### AIM OF THE EXERCISE:
Could you work out how many lines in the material below hold the word "click"? Give only the number in reply.

### DATA TO EXAMINE:

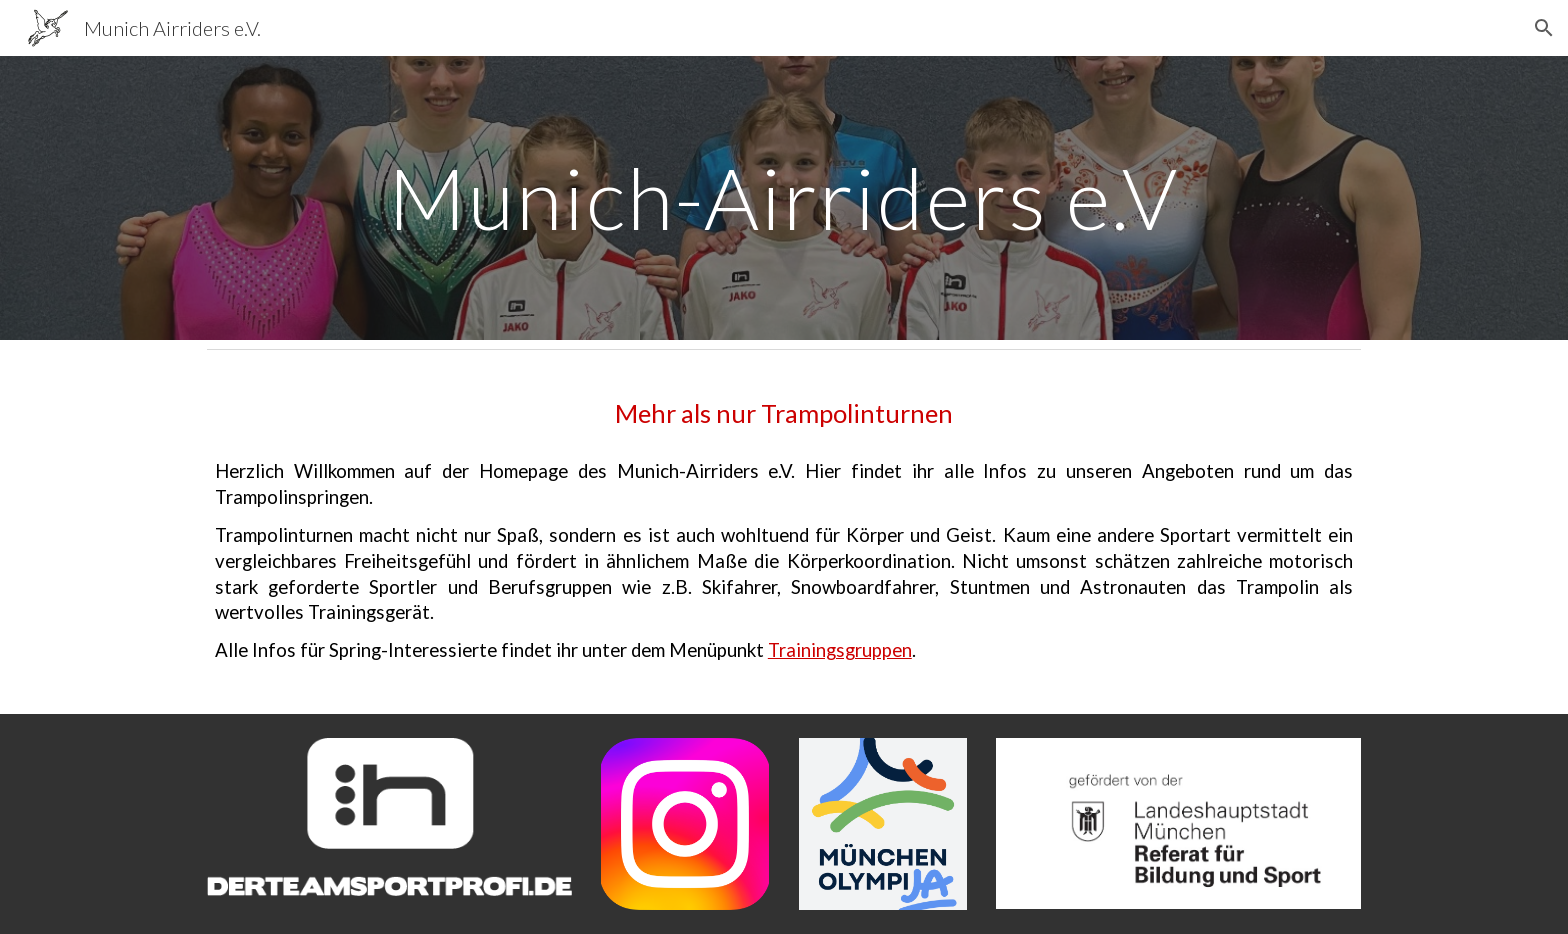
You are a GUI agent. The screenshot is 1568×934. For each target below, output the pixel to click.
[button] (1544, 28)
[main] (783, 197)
...
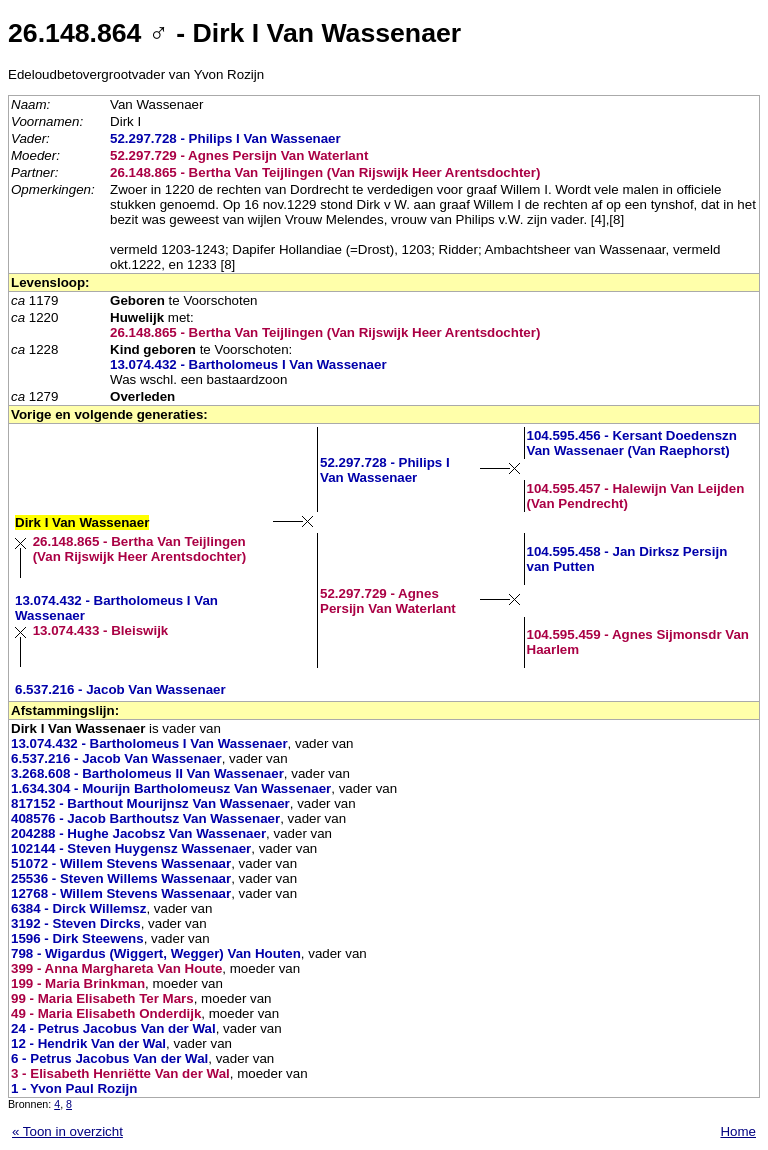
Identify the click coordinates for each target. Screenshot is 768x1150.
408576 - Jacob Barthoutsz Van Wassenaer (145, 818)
---
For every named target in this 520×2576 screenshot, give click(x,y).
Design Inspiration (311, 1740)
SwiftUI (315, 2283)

### ANSWER SECTION:
3